Ko Huiarau Media Release


Media release:
From Ko Huiarau Office
P.O Box 68 645, Newton,
Auckland. Ph. (09) 276 1876
Prepared by Mary Mahinarangi Forbes.
6 March 2000.

Saturday 4 March, 4.30 am. Over a thousand people gathered at the Velodrome in Manukau Auckland to celebrate a much awaited dawn ceremony of karakia (prayers), flag raising and powhiri (welcome) before witnessing certification to representatives of various tribal areas for their involvement in the newly reconvened Ko Huiarau Parliament..

Ko Huiarau or Te Runanga Ko Huiarau met first in 1808, but officially in 1816. It existed early last century and was formed as a tribal alliance to protect Maori interests when Europeans started coming to New Zealand in greater numbers. It operated as a forum until 1947 when it went into recess due to lack of resources.

Ko Huiarau is autonomous, and has structures; history and authority still in place. It operates under Maori Customary Law, because it existed long before the Treaty of Waitangi was even in place. It is an alternative platform for all New Zealanders to have their voice heard and is empowered to pass legislation.
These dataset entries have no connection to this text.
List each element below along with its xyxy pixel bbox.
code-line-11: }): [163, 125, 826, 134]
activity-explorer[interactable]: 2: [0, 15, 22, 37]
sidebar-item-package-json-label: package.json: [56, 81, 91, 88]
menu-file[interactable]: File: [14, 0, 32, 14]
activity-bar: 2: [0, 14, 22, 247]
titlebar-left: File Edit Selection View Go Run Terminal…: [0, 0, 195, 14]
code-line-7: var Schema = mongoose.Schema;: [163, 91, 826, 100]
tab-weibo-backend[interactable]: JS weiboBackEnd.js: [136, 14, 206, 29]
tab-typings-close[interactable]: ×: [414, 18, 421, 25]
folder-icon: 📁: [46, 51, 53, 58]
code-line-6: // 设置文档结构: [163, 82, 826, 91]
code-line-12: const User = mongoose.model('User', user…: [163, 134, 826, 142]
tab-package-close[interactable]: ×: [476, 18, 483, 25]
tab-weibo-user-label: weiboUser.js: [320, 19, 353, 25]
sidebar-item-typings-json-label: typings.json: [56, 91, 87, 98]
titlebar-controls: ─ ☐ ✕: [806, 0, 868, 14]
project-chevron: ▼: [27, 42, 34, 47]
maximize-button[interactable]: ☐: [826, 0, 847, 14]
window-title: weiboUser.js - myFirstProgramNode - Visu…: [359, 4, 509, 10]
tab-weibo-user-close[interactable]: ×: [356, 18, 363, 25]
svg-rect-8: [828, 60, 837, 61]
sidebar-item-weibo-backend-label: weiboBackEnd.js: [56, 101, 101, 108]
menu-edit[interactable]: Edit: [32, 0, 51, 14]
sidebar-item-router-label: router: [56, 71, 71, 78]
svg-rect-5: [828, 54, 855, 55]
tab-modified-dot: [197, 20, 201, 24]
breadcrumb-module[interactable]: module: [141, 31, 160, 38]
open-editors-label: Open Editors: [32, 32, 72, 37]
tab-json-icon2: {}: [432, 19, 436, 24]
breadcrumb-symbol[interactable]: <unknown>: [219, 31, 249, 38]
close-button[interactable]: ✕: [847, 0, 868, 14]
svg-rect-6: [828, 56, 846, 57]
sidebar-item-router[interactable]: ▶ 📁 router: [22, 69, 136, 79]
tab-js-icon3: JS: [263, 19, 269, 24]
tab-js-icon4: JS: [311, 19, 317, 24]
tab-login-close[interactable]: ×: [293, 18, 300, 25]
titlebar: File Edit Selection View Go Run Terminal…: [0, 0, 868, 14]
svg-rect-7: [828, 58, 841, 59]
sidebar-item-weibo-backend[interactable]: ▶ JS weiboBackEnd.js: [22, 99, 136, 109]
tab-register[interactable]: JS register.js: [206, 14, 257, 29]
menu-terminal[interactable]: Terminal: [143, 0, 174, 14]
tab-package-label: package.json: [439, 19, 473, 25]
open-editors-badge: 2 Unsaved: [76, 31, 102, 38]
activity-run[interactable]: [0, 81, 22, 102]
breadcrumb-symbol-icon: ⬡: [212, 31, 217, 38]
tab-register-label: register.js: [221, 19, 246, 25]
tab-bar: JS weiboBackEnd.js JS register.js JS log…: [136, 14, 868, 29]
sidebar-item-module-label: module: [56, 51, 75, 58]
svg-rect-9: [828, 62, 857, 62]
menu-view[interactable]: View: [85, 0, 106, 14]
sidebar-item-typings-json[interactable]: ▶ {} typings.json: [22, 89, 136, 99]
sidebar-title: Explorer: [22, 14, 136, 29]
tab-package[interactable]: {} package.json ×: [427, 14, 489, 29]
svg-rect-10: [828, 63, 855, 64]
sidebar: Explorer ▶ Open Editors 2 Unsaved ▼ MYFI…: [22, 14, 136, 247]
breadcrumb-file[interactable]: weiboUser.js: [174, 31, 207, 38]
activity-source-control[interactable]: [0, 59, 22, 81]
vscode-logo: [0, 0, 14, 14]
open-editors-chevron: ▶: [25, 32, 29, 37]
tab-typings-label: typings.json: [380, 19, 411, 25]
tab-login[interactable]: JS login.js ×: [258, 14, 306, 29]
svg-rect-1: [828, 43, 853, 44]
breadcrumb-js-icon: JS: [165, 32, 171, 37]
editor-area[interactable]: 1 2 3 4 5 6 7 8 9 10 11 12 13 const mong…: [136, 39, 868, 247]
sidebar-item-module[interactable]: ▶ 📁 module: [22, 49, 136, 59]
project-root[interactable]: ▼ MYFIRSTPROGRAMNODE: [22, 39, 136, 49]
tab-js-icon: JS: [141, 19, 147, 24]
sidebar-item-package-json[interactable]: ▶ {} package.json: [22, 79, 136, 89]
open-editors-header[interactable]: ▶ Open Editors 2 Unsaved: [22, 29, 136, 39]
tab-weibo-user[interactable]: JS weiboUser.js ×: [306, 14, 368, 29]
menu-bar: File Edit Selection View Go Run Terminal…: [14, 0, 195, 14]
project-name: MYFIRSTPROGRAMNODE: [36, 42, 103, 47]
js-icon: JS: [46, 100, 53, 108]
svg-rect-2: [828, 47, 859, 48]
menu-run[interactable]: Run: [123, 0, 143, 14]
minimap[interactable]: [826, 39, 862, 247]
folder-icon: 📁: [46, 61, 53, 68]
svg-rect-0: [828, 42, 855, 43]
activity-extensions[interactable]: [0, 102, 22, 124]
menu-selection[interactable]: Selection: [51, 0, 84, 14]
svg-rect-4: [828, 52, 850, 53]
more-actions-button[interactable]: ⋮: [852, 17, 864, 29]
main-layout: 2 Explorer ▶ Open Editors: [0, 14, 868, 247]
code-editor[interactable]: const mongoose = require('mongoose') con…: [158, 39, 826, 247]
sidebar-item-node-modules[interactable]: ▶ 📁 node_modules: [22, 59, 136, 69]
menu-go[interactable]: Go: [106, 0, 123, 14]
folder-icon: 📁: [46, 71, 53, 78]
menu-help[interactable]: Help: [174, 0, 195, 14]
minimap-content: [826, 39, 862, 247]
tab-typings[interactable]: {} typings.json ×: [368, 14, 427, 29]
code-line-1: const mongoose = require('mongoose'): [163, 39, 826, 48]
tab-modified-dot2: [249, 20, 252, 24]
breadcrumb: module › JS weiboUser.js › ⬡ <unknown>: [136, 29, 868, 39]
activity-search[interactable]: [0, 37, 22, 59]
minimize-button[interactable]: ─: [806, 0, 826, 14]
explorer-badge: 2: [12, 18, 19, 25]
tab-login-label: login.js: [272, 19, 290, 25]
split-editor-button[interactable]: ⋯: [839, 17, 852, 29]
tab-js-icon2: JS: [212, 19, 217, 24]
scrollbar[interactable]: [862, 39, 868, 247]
The people brought Ko Huiarau out of recess on the 28 October 1997. The reason for such a move was that those who represent the 'grass roots' or the ordinary people had become dissatisfied with the present system and its dysfunctional role. The fact that Maori continue to suffer at a socio-economic level today was good enough reason to consider the re-establishment of structures outside of the current system that had proved to work.

The Elections were held on the 18th Dec 1999, with the results published on the 26 January 2000. Two months later on Saturday 4th March, Warrants were issued to forty-three Members of Ko Huiarau Parliament and Runanga Representatives including Maori and non-Maori, for their first eighteen-month term in Parliament. The MP's agreed that their first Parliament sitting will be on May 1st 2000, and up until that time shall be involved back in their Electorate informing the people of the policies of Ko Huiarau and promoting more electoral registrations for the next Election to be held on Sept 1st 2001.

The Taiopuru officially handed the Ko Huiarau Parliament Charter to the Chairman of the Parliament Chris Ruka of Kahungunu Rima ki Te Atiawa South Electorate to install in the newly reconvened Parliament. The Parliament building will be situated in South Auckland, which adheres to the 1860 Covenant of Kohimarama, whereby 700 acres was gifted by the hapu/iwi at Kohimarama, Auckland and agreed to by all the tribes to be used for the purpose of a Maori Parliament and tribal houses. Five hundred pounds in gold had been paid by the Chiefs to the Crown to erect the buildings. The Crown however forfeited the gold and entrusted the land to the Church of England who on sold it illegally. Ko Huiarau will focus on preparing the Parliament for the Parliamentarians first sitting on May 1st 2000.